OpenAI's video generation tool Sora wowed the AI community in February with smooth, realistic videos that appeared far ahead of its competitors. But the carefully stage-managed debut left out many details. The details were filled in by a filmmaker who was given early access to create a short using Sora.
Shy Kids is a Toronto-based digital production team that was selected by OpenAI to be one of the few teams to create a short film essentially for promotional purposes for OpenAI, but they had quite a bit of work to do when it came to making “Air Head.” Creative freedom was given. In an interview with visual effects news outlet FXGuide, post-production artist Patrick Cederberg explained that he “actually uses Sora” as part of his own work.
Perhaps the most important point for most people is simply this. His OpenAI post highlighting the short stories leads readers to believe they are more or less fully formed from Sora, but in reality, these are made with robust storyboarding, editing, color correction, and rotoscoping. It is also possible to post work such as and his VFX. Just as Apple says “shot on an iPhone” but doesn't show the studio setup, professional lighting, or color work after the fact, Sora's post shows that it's not how people actually shot it. It only talks about what you can do with it.
Cederberg's interview is interesting and not at all technical, so if you're at all interested, head over to fxguide and read it. But some interesting things about using Sora indicate that while this model is impressive, it's probably not as big an advance as we think.
At the moment, control remains both the most desirable and the most elusive. …The closest we could get was to be very descriptive with the prompts. Describing the characters' wardrobes and balloon types was a way to avoid inconsistency.
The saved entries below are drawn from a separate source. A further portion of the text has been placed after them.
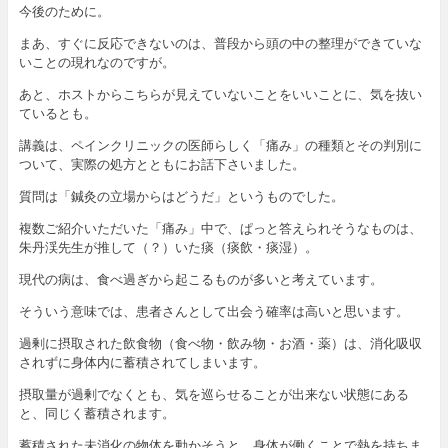
今後のために。
まあ、すぐに反応できないのは、普段から頭の中の整理ができていな
いことの現れなのですが。
あと、ホストからこちらが見えていないことをいいことに、気を抜い
ているとも。
講義は、ペインクリニックの医師らしく「痛み」の種類とその判別に
ついて、実際の処方とともにお話下さいました。
質問は「鍼灸の立場からはどうだ」というものでした。
複数ご紹介いただいた「痛み」中で、ぱっと答えられそうなものは、
朱丹渓先生が推して（？）いた痰（痰飲・痰湿）。
現代の病は、食べ過ぎから起こるものが多いと考えています。
そういう意味では、患者さんとして出会う確率は高いと思います。
過剰に摂取された飲食物（食べ物・飲み物・お酒・薬）は、消化吸収
されずに身体内に蓄積されてしまいます。
摂取量が過剰でなくとも、気を巡らせることが出来ない状態にある
と、同じく蓄積されます。
蓄積された未消化の物体を動かそうと、身体が働くことで熱を持ちま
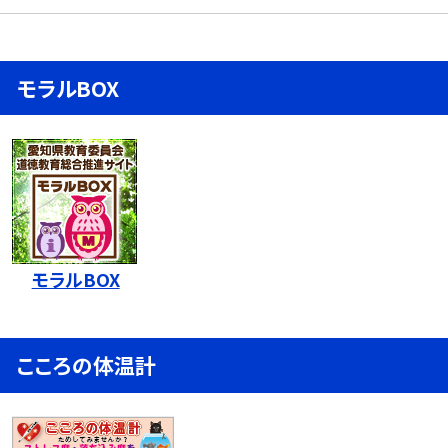
モラルBOX
モラルBOX
こころの体温計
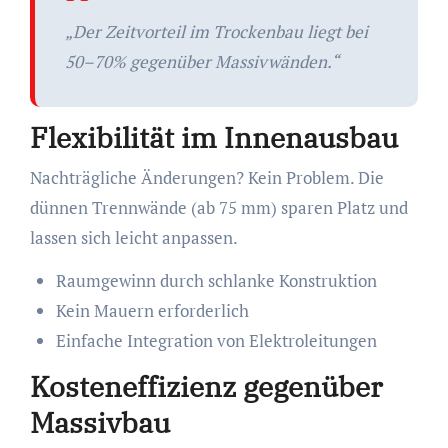
„Der Zeitvorteil im Trockenbau liegt bei
50–70% gegenüber Massivwänden.“
Flexibilität im Innenausbau
Nachträgliche Änderungen? Kein Problem. Die
dünnen Trennwände (ab 75 mm) sparen Platz und
lassen sich leicht anpassen.
Raumgewinn durch schlanke Konstruktion
Kein Mauern erforderlich
Einfache Integration von Elektroleitungen
Kosteneffizienz gegenüber
Massivbau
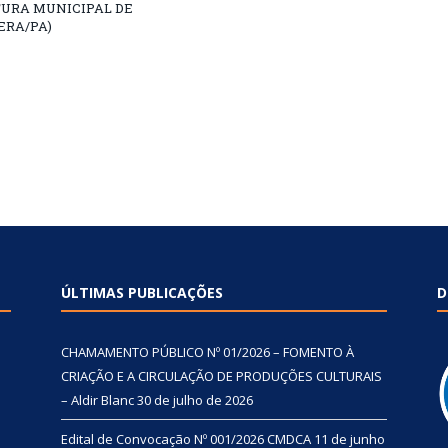
TURA MUNICIPAL DE
ERA/PA)
ÚLTIMAS PUBLICAÇÕES
D
CHAMAMENTO PÚBLICO Nº 01/2026 – FOMENTO À
CRIAÇÃO E A CIRCULAÇÃO DE PRODUÇÕES CULTURAIS
– Aldir Blanc
30 de julho de 2026
Edital de Convocação Nº 001/2026 CMDCA
11 de junho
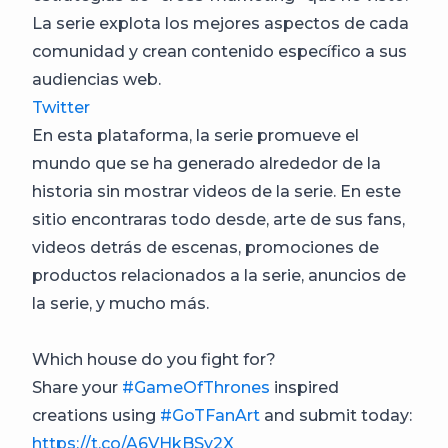
La serie explota los mejores aspectos de cada
comunidad y crean contenido específico a sus
audiencias web.
Twitter
En esta plataforma, la serie promueve el
mundo que se ha generado alrededor de la
historia sin mostrar videos de la serie. En este
sitio encontraras todo desde, arte de sus fans,
videos detrás de escenas, promociones de
productos relacionados a la serie, anuncios de
la serie, y mucho más.
Which house do you fight for?
Share your
#GameOfThrones
inspired
creations using
#GoTFanArt
and submit today:
https://t.co/A6VHkBSy2X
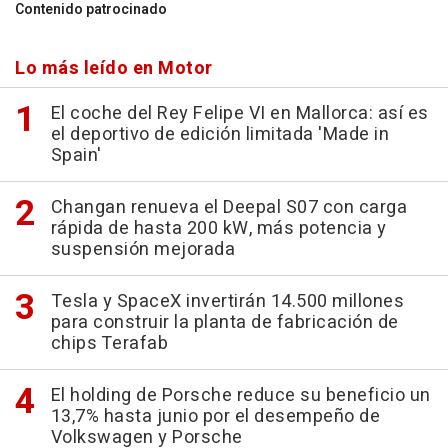
Contenido patrocinado
Lo más leído en Motor
El coche del Rey Felipe VI en Mallorca: así es
el deportivo de edición limitada 'Made in
Spain'
Changan renueva el Deepal S07 con carga
rápida de hasta 200 kW, más potencia y
suspensión mejorada
Tesla y SpaceX invertirán 14.500 millones
para construir la planta de fabricación de
chips Terafab
El holding de Porsche reduce su beneficio un
13,7% hasta junio por el desempeño de
Volkswagen y Porsche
Because we haven't yet established the feature set to fully control consistency from shot to shot, generation to generation.
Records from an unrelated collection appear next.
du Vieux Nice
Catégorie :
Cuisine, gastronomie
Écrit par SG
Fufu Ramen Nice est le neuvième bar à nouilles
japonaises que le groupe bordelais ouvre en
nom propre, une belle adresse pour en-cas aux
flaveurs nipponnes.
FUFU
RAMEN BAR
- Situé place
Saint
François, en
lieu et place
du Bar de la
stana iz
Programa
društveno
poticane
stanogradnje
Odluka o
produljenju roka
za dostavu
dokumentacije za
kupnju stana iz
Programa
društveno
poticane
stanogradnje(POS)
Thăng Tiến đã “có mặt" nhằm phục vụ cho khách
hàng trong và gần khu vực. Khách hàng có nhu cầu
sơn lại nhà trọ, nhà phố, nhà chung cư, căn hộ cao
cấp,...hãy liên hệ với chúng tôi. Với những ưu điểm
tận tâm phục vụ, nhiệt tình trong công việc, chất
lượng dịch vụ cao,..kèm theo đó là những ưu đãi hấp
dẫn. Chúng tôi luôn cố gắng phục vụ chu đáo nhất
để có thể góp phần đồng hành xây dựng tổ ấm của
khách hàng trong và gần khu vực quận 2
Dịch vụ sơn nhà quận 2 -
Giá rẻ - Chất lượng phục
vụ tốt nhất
In other words, even simple problems in traditional filmmaking, such as choosing the color of a character's clothing, require elaborate workarounds and checks in the production system, as each shot is created independently of the others. Become. That could obviously change, but it's certainly a lot more work at the moment.
Sora's output also needed to be monitored for unnecessary elements. Cederberg described how the model would periodically generate a face on the balloon, either as a string hanging from the main character's head or in front of him. If you weren't prompted to exclude them, you had to remove them later, which was also a time-consuming process.
Precise timing and movement of characters and cameras is practically impossible. “There's a little bit of temporal control over where these different actions occur in the actual production, but it's not precise…it's kind of a shot in the dark,” he said. Cederberg.
For example, the timing of wave-like gestures is a highly approximate, suggestion-driven process, unlike manual animation. And shots like those panning upwards over a character's body may or may not reflect the filmmaker's wishes. So in this case, the team rendered the shot composed in portrait orientation and performed a crop pan in post. The resulting clips were often in slow motion for no particular reason.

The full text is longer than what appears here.